L'incursore brasiliano dei Blancos, Marcelo, ha firmato la terza rete, dopodiché si è inginocchiato alzando il pugno al cielo.
Un gesto simbolico, quello del brasiliano, volto a sostenere il movimento di protesta che sta percorrendo i quattro angoli del globo in seguito alla morte di George Floyd, che ha scatenato reazioni violente dapprima a Minneapolis e poi in tutti gli Stati Uniti.
Black Power
Fu negli anni '60 e '70 che il movimento non organizzato 'Black Power' prese piede negli Stati Uniti. Un movimento volto a rivendicare l'uguaglianza tra bianchi e neri in una società - quella americana - sempre ancora spaccata da pregiudizi razziali e politiche ingiuste.
Due eventi simbolici scossero le coscienze delle masse sia nere che bianche, prima - e in maniera più marcata - negli Stati Uniti d'America, poi, nel resto del globo.
Il primo avvenne il 4 maggio del 1968 a Memphis, con l'uccisione del reverendo Martin Luther King, portavoce pacifico della comunità afro-americana alla ricerca di giustizia e uguaglianza.
Il secondo, pochi mesi dopo, coincise con la cerimonia di premiazione dei 100 metri maschili alle Olimpiadi di Città del Messico: gli statunitensi - di colore - Tommie Smith e John Carlos, dopo essere stati cinti delle rispettive medaglie d'oro e di bronzo, alzarono il pugno al cielo e abbassarono lo sguardo in segno di protesta, mentre nello stadio suonava l'inno americano.
Un pugno alzato al cielo, che divenne il simbolo del 'Potere nero', e che a distanza di più di cinquant'anni non ha perso il suo valore.
Nelson Mandela alza il pugno al cielo
Era l'11 febbraio del 1990 quando Nelson Mandela fu liberato dopo 27 anni trascorsi in prigione per essersi opposto al regime bianco sudafricano che aveva allora pieni poteri politici nel grande paese africano.
Mandela, accompagnato dall'allora moglie Winnie, varcò le porte del carcere di Pollsmoor alzando il pugno al cielo. Era l'inizio di una nuova era per il suo paese, che da lì a poco lo avrebbe eletto, democraticamente, quale primo presidente nero.
«Ho dedicato la mia vita a questa lotta del popolo africano. Ho combattuto contro la dominazione bianca, e ho combattuto contro la dominazione nera. Ho coltivato l'ideale di una società democratica e libera, in cui tutti i popoli possono vivere insieme in armonia e con pari opportunità. È un ideale per il quale spero di vivere e di vedere realizzato. Ma, mio Signore, se è necessario, è un ideale per il quale sono pronto a morire».
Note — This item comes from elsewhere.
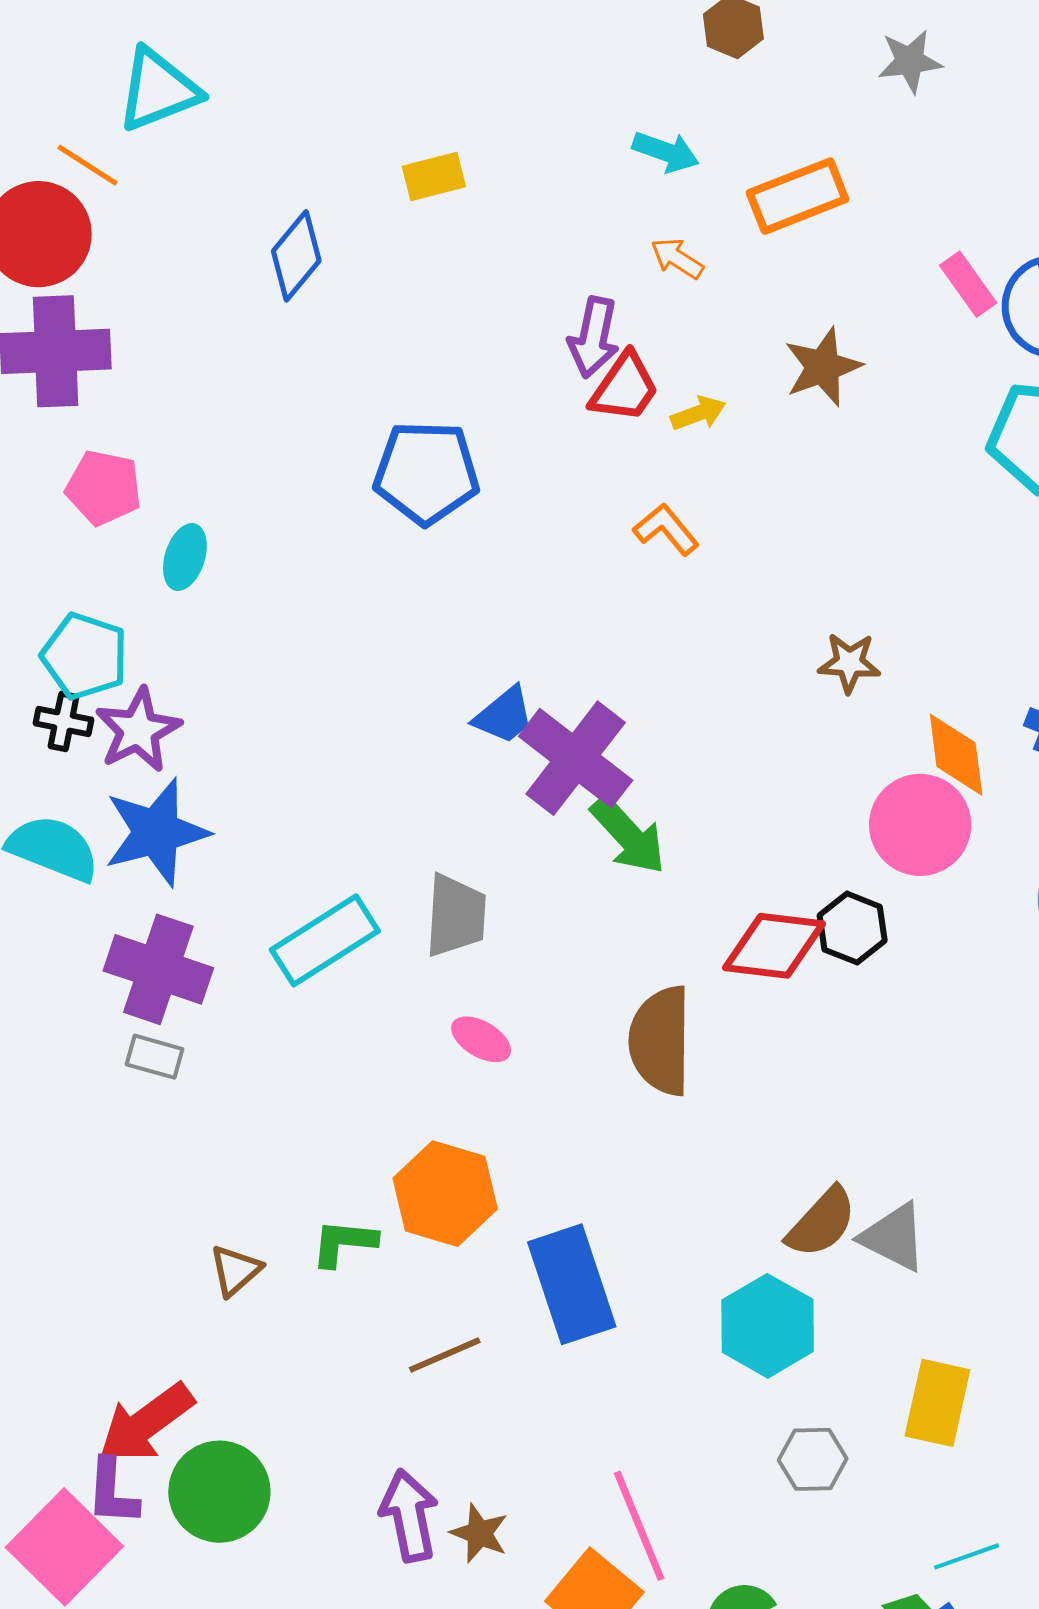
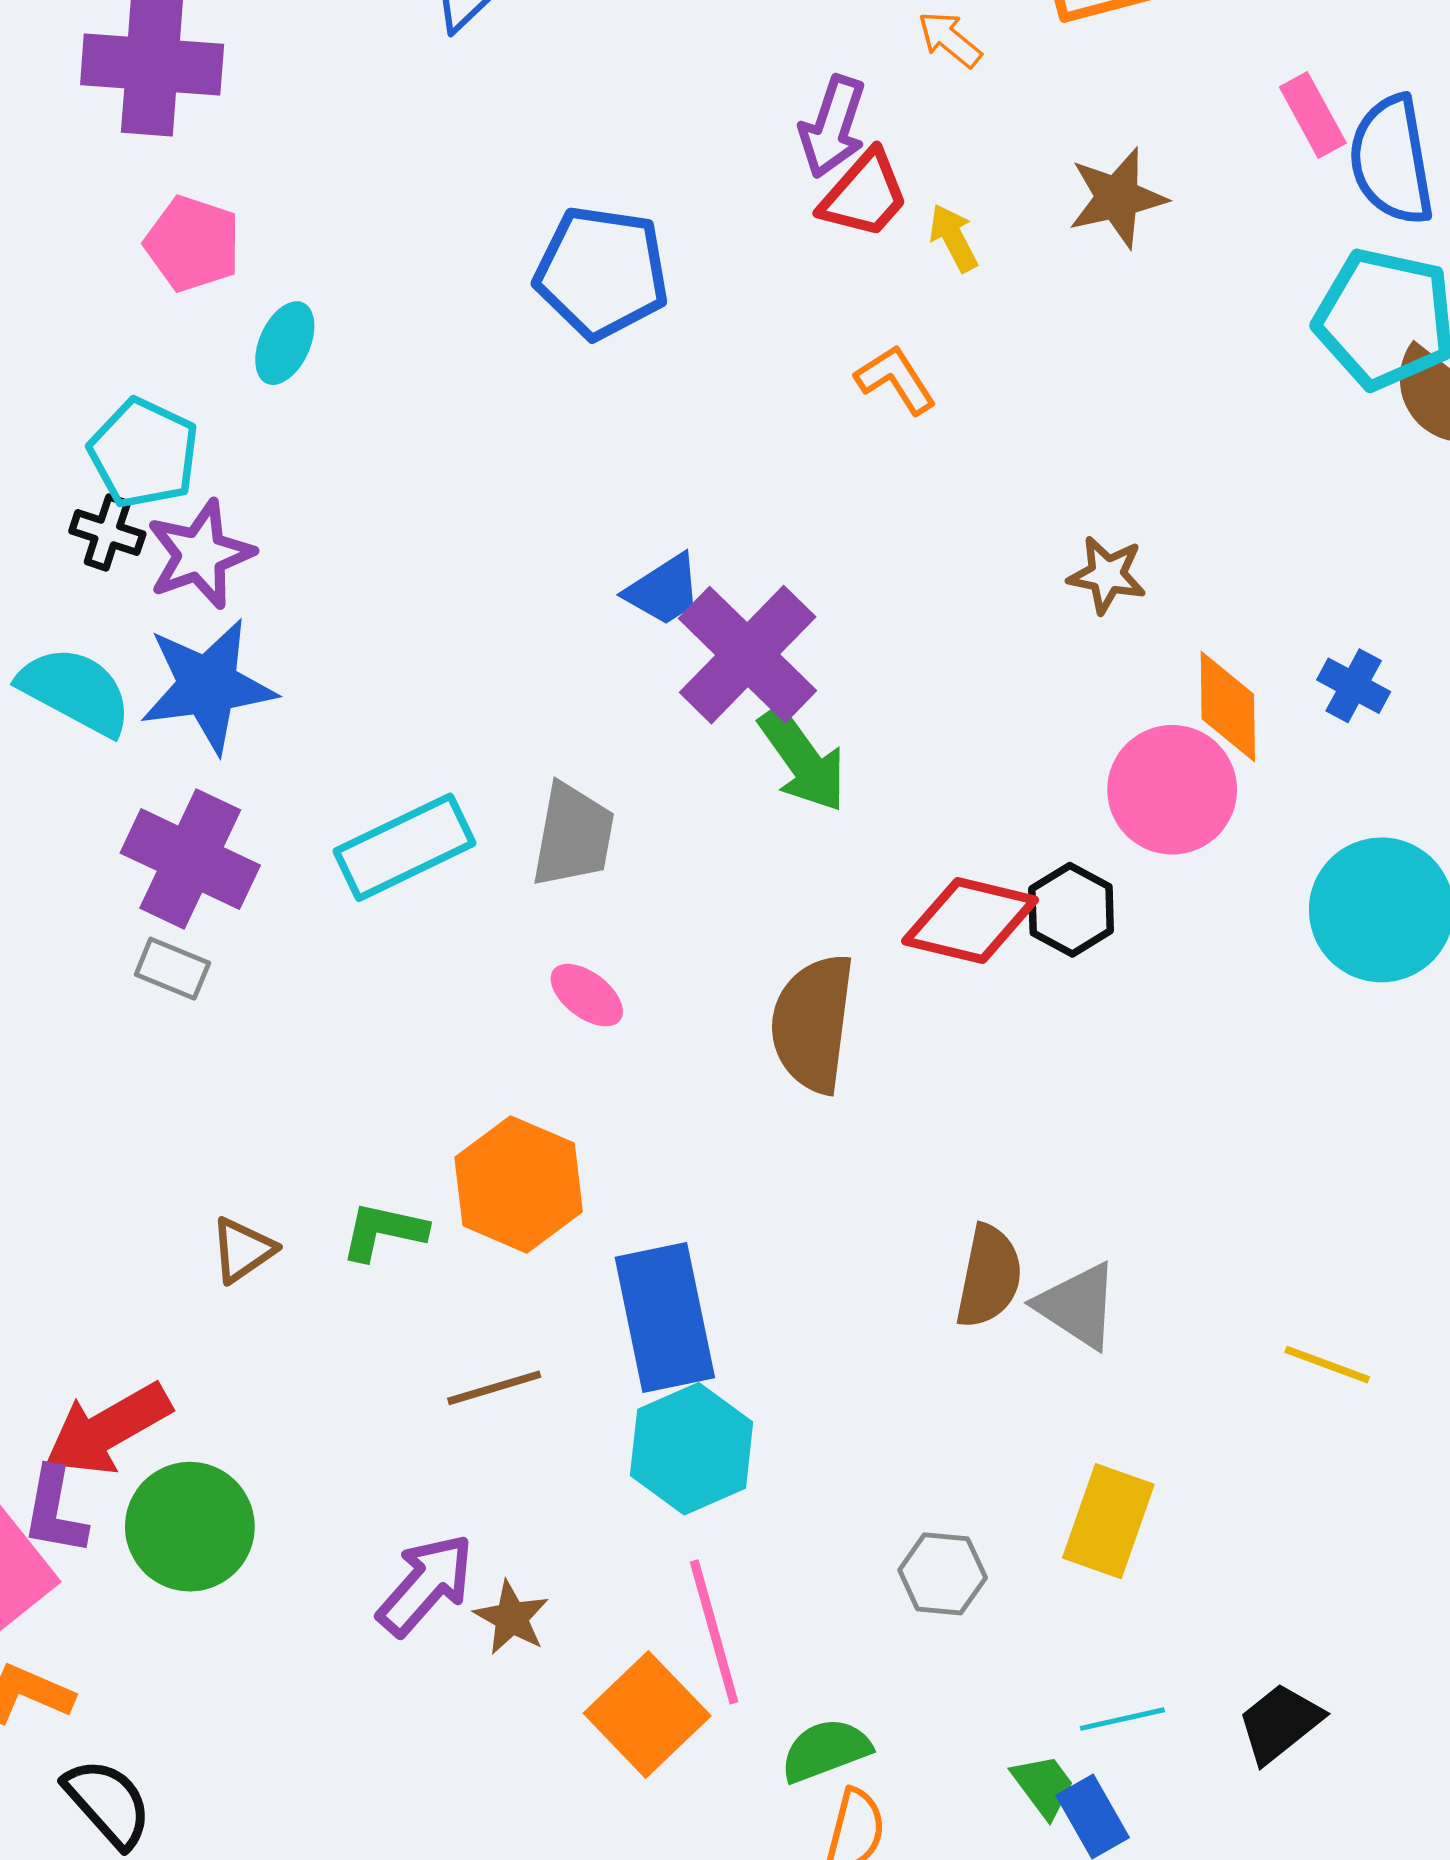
yellow arrow: (698, 413) -> (953, 238), turned -104
brown semicircle: (822, 1222) -> (989, 1276), turned -38
cyan hexagon: (768, 1326) -> (692, 1449), moved
purple arrow: (409, 1515) -> (426, 1585), turned 46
Nelson Mandela morì il 5 dicembre del 2013 a 95 anni. Il suo paese è oggi una nazione democratica a tutti gli effetti, ma lontana dall'ideale di uguaglianza per il quale Mandela lottò per gran parte della sua vita.
Il Sudafrica vive ancora delle profonde spaccature di ordine economico e sociale, delle quali sono ancora i non-bianchi a soffrire di più, ma non più in maniera esclusiva.
Un ideale di uguaglianza e pari opportunità che sembra ancora oggi una chimera non solo in Sudafrica, ma anche negli Stati Uniti e in altre innumerevoli nazioni del mondo.
Il gesto forte di Marcelo
Per la cronaca sportiva - eravamo partiti da lì - il Real Madrid ha vinto la sfida con l'Eibar con il risultato finale di 3-1, mantenendo due punti di distacco dal Barcelona, leader del massimo campionato spagnolo.
Marcelo, ha ricordato, una volta di più, quanta strada bisogna ancora percorrere fino a quando tutti noi - come comunità mondiale - potremo finalmente guardarci allo specchio senza vergognarci di appartenere alla stessa.